Pengunjung di hari pertama yang mulai ramai…

Semarang sebagai salah satu kota besar di Indonesia dan ibukotanya provinsi Jawa Tengah memang tak pelak menjadi lokus bagi banyak pendatang dari berbagai penjuru nusantara untuk menyambung peruntungan atau karena hal lain.

Mereka datang membawa ikon budaya daerah masing-masing—terutama kuliner—ke Semarang. Sehingga secara perlahan, hampir semua kuliner khas daerah di Indonesia terwakili di Semarang.

Setidaknya itulah yang saya lihat saat berkeliling stand. Tidak hanya kuliner khas Semarang seperti gule kambing bustaman dan tahu petis semawis yang dapat saya temui; namun juga kuliner khas dari Jawa Tengah lainnya seperti nasi pindang khas Kudus, nasi gandul khas Pati, soto bebek khas Klaten, sroto Banyumas, dan lain sebagainya.

Salah satu stand yang menawarkan gule kambing Bustaman khas Semarang
Gule kambing Bustaman yang rasanya juara
Stand Nasi Tempong khas Banyuwangi, Jawa Timur

Bahkan di festival ini juga turut hadir kuliner-kuliner khas luar Jawa tengah, seperti nasi tempong khas Banyuwangi, Jawa Timur; dan beberapa kuliner khas Manado, Khas Betawi, serta daerah lainnya.

Festival seperti ini memang penting sebagai wahana edukasi dan informasi kepada masyarakat akan khasanah kuliner pusaka warisan leluhur yang sangat kaya yang perlu dilestarikan.
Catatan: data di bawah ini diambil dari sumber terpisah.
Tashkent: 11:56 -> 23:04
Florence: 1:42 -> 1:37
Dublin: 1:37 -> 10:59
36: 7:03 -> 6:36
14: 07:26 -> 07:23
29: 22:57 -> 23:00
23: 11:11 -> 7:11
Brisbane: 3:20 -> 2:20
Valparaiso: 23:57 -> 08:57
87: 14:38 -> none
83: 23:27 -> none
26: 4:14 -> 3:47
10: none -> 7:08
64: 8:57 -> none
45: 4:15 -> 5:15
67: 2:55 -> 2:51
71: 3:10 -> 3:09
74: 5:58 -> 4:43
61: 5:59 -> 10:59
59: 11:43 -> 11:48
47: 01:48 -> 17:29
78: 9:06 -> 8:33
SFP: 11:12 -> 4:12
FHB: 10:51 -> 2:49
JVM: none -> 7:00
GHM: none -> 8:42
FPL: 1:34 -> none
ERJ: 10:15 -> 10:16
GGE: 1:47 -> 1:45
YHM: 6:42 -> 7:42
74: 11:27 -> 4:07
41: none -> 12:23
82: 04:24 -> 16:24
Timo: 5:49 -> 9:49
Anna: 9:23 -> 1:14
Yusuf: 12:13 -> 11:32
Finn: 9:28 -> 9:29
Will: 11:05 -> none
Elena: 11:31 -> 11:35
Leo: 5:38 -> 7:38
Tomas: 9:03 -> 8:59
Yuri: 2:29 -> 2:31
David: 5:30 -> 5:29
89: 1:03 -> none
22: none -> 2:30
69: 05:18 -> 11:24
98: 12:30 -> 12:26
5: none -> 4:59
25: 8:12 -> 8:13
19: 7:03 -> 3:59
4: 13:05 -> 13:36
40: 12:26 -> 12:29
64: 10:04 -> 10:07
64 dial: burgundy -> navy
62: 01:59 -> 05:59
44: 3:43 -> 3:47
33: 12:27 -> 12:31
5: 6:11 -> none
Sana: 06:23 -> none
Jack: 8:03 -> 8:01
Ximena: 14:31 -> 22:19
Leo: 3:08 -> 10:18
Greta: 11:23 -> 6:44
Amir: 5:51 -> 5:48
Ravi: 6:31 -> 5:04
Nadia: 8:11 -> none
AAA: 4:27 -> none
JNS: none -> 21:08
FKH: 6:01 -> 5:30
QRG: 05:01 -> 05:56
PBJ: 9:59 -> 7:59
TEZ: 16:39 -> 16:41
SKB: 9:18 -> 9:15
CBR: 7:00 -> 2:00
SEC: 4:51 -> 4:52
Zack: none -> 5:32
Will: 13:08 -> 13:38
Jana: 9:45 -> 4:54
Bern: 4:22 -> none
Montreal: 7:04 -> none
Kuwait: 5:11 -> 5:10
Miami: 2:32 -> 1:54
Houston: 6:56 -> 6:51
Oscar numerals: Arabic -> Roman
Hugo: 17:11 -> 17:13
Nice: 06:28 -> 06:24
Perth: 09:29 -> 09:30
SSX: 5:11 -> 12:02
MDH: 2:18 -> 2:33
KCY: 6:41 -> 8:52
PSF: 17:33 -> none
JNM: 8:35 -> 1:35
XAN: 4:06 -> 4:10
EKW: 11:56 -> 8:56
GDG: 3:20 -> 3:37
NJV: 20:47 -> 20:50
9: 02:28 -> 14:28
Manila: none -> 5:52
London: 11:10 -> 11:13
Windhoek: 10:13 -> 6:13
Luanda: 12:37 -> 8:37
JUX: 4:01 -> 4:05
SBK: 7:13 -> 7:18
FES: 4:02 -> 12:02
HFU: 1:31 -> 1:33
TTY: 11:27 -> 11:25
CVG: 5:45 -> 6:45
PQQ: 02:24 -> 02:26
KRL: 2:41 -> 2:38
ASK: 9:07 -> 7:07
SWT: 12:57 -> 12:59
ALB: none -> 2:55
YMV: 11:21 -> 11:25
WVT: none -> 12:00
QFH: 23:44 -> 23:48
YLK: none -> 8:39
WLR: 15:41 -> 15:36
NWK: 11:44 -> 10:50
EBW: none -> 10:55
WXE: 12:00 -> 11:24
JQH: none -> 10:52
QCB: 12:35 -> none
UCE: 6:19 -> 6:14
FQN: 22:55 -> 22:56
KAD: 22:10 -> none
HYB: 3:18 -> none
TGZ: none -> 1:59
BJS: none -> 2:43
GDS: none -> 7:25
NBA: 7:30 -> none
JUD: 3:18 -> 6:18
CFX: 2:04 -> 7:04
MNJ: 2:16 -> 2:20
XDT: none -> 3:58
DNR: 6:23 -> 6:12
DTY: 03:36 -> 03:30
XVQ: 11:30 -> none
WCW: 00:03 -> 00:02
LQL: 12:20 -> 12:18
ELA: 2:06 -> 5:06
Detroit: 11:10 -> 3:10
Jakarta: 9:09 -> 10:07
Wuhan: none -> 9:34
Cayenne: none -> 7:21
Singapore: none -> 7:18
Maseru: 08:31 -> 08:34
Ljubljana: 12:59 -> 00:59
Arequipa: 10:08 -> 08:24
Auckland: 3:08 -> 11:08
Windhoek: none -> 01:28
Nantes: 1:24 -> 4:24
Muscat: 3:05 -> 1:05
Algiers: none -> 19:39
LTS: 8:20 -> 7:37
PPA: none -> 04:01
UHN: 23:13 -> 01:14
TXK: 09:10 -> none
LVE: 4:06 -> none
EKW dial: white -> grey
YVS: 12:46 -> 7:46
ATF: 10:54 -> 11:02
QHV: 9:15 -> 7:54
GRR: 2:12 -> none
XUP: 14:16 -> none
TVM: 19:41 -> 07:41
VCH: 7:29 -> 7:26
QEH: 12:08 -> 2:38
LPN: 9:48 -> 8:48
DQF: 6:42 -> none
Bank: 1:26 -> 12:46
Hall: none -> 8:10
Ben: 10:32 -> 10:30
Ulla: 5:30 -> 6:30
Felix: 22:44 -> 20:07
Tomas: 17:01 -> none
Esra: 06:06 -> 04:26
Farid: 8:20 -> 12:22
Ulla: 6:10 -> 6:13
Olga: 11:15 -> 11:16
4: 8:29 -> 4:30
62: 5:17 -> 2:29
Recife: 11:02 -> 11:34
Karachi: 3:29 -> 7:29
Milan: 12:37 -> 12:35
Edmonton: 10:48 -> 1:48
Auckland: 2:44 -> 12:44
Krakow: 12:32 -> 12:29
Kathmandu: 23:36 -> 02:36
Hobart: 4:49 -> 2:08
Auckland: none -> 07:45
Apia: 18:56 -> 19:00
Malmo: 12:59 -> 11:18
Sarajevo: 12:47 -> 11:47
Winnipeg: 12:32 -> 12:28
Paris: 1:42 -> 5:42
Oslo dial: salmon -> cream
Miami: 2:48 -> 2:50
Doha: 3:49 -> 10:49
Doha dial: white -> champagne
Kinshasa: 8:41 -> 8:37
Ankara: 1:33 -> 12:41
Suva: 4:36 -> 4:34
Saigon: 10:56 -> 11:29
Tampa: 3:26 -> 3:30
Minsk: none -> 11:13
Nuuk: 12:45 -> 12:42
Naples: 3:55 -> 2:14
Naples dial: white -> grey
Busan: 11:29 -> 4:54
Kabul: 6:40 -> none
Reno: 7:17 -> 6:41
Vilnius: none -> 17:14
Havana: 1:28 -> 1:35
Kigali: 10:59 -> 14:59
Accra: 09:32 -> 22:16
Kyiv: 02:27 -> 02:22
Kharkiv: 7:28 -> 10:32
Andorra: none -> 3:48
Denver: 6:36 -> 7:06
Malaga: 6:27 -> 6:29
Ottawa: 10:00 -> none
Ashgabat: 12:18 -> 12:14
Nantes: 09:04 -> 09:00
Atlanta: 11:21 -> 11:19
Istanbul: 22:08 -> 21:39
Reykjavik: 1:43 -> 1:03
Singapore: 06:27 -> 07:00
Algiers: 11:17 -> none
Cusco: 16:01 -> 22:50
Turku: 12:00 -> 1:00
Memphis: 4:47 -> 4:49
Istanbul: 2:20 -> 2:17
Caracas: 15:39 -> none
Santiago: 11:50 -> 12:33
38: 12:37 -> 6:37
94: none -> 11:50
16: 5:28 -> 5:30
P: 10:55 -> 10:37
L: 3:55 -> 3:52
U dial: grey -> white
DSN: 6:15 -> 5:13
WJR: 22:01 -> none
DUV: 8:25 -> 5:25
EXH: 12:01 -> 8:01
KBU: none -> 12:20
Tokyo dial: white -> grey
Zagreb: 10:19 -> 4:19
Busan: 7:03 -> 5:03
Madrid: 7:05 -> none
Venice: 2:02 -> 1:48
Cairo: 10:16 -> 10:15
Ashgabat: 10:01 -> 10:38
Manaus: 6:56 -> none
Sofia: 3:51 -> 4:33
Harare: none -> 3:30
Juga sekaligus mempertemukan para pelaku usaha kuliner dalam satu titik agar semakin kompetitif dan kreatif.

Memantik Kreasi

Di festival ini saya menemukan beberapa kreasi yang lumayan ciamik, seperti sate buntel ayam. Sate buntel adalah sajian khas Solo yang biasanya dibuat dari daging kambing yang dicincang halus. Namun di sini daging kambing diganti dengan daging ayam sehingga mencuatkan sensasi cita rasa yang berbeda.

Stand yang menawarkan kreasi sate buntel ayam…
Sate buntel ayam yang empuk dan mak nyus
Stand Bebek Djamilah

Saya tergoda untuk mencicipi sate buntel ayam ini, yang oleh penggagasnya disebut sebagai “sate ompong” karena satenya memang empuk, sehingga katanya, yang giginya ompong pun bisa menikmati kuliner ini hehe…

Bentuk sate buntel secara umum menyerupai sosis yang ditusuk dengan tusuk sate dari bambu, lalu dibakar. Sate buntel disajikan dengan sambal dari kecap manis disertai rajangan cabai rawit, bawang merah, dan tomat segar. Sehari-hari sate buntel ayam “sate ompong” ini  dapat ditemui di tempat mangkalnya di Jl. Karangwulan Barat 1C, Semarang, dengan nomor kontak yang bisa dihubungi 08156571911.

Kreasi lainnya yang saya temui adalah Bebek Djamilah. Meski sebagai pendatang baru, saya appreciate dengan brand yang coba diangkat. Brand Djamilah semula saya kira berasal dari nama penjualnya, atau berarti “cantik” sesuai terjemahannya dari Bahasa Arab, namun ternyata perkiraan saya salah. Djamilah ternyata akronim dari “Dijamin Huh hah” karena cita rasa pedas yang ditawarkan hehehe..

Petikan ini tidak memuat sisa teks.